I wasn’t destitute by any means – I had a good job and could provide for myself – but it was a significant change in my lifestyle. At that time (as now), I worked from my home, and most days I was there in my tiny new one-bedroom apartment alone. 

By the end of the day, I had to break out of those four walls, so walking became my one form of mental (and physical) refuge.  I looked forward to that 5-mile release every day. It helped me process a lot of emotions and helped me become the healthiest I’d ever been to that point in my life. Looking back, it really was those daily walks that made the difference for me.

Over time, I was able to build a new life. I saved and bought a house across town in a new zip code. I had enough disposable income to join a gym and continue my physical fitness. Life was good. And then… well… 2020 happened. 

With the start of the pandemic, gyms were closed, so I – once again – took refuge in walking. But what I found was eye-opening. In my new zip code across town, the walking conditions were drastically different. I could walk south from my home and have beautiful bike trails and plenty of safe, welcoming sidewalks with grassy boulevards and trees, but if I walked north, the conditions were appallingly different. There I saw sidewalks directly adjacent to 4 lane roads with speeding traffic and streets with no sidewalks at all. 

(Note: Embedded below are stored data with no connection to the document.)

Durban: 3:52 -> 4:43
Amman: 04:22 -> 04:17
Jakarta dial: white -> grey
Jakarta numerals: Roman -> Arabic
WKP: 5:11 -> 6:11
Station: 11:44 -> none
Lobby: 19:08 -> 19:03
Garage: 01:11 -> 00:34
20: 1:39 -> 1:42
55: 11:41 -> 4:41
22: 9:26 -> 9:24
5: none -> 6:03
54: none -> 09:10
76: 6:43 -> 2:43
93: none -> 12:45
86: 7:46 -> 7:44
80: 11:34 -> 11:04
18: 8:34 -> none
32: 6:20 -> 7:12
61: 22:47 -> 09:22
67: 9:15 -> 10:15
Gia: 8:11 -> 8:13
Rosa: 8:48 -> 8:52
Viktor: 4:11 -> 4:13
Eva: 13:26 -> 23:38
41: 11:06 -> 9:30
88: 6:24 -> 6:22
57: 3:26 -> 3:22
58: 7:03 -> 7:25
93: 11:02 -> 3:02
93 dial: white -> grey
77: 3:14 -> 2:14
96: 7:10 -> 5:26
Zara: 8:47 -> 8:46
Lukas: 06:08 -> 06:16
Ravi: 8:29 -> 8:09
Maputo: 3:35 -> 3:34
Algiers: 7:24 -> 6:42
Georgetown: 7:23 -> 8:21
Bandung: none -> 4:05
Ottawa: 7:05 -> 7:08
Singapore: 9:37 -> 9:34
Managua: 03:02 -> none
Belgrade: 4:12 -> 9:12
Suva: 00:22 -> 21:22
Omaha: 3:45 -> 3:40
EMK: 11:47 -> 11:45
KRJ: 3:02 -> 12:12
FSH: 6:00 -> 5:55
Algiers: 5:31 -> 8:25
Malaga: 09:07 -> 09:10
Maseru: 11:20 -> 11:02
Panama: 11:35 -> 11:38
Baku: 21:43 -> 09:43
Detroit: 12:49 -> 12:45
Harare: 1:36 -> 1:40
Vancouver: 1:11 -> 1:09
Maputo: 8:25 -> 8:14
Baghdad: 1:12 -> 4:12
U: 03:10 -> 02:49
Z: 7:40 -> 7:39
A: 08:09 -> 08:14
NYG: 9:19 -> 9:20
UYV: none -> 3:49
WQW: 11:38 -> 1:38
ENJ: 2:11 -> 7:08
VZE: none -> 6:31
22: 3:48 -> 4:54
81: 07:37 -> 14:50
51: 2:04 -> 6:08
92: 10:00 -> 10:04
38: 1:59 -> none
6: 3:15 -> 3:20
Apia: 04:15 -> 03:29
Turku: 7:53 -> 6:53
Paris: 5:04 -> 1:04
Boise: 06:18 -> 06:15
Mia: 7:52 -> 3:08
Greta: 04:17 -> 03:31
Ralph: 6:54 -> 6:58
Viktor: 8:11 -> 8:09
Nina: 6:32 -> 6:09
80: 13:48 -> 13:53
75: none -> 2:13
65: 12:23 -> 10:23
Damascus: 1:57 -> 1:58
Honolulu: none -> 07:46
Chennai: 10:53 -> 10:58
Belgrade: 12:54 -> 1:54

Around the same time, I started learning more about the social determinants of health and how they impact my community. In a nutshell, your zip code is a more important predictor of how long and how well you will live than your genetic code. I certainly was seeing that in my move across town. Could simply changing from a 57108 zip code to a 57106 zip code mean that my life could be shorter? How unfair. I want to make something change, not only for myself, but for my neighbors.